In view of these holdings we cannot see how appellant can contend that the filing of the cross-complaint by defendant could make the new parties, the cross-defendants, defendants in plaintiff's action which did not refer to them in any way. She cannot claim that they were one of the Does, for her complaint named Does only as ‘owners, operators and lessees of a certain motion picture theater.’ Hence, the filing of the cross-complaint could not toll the running of the statute of limitations simply because the cross-complainants alleged that cross-defendants were solely liable for the accident, for their only claim against the cross-defendants was based on an alleged right to indemnification for damages that might be assessed against cross-complainants in the main action.

Appellant also asserts that error was committed in denying a motion to add cross-defendants as a necessary party as of the date of filing the cross-complaint. This motion was not filed until November 24, 1953, several days after the filing of the notice of motion for summary judgment, and as noted above, more than a year and a half after the filing of the cross-complaint. Clearly there was no abuse of discretion in denying the motion to join Relei Electric Company as a necessary party long after the statute of limitations had run against any cause of action plaintiff might have had against it.

No abuse of discretion is shown in the granting of the summary judgment against cross-complainants, even if it should be assumed that appellant herein had the right to complain of this judgment. The trial judge properly concluded that the claim which cross-complainants attempted to assert against cross-defendants was one for indemnification for any judgment of damages that might be rendered against them in favor of plaintiff. Since cross-complainants' contract with plaintiff guaranteed that plaintiff would not prosecute the action to judgment, or that if in the event there should be a judgment entered, plaintiff would not levy execution thereon or make any demand upon cross-complainants, obviously there was nothing on which cross-complainants could base a claim of indemnification. See 13 Cal.Jur. 991; Civil Code, sec. 2778(2). There clearly was no triable issue of fact remaining to be tried between cross-complainants and cross-defendants and the summary judgment was properly granted. See Coyne v. Krempels, 36 Cal.2d 257, 223 P.2d 244.

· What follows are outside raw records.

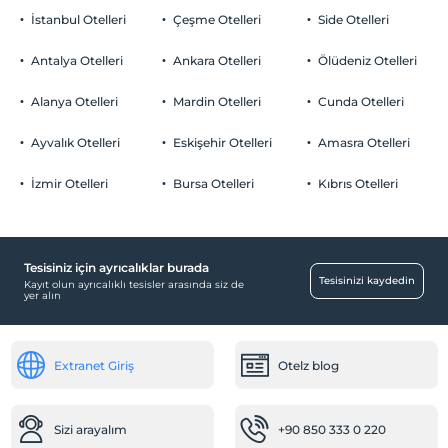
İstanbul Otelleri
Çeşme Otelleri
Side Otelleri
Antalya Otelleri
Ankara Otelleri
Ölüdeniz Otelleri
Alanya Otelleri
Mardin Otelleri
Cunda Otelleri
Ayvalık Otelleri
Eskişehir Otelleri
Amasra Otelleri
İzmir Otelleri
Bursa Otelleri
Kıbrıs Otelleri
Tesisiniz için ayrıcalıklar burada
Tesisinizi kaydedin
Kayıt olun ayrıcalıklı tesisler arasında siz de
yer alın
Extranet Giriş
Otelz blog
Sizi arayalım
+90 850 333 0 220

In view of the foregoing, appellant's appeal must be dismissed.

Appeal dismissed.

I concur in the order dismissing the appeal on the stated ground that appellant is not a party to the cross-complaint. Since no proper appeal is before us we are without jurisdiction of the case. For this reason any discussion of the merits is out of place and I refrain from joining in that part of the opinion.

KAUFMAN, Justice.

NOURSE, P. J., concurs.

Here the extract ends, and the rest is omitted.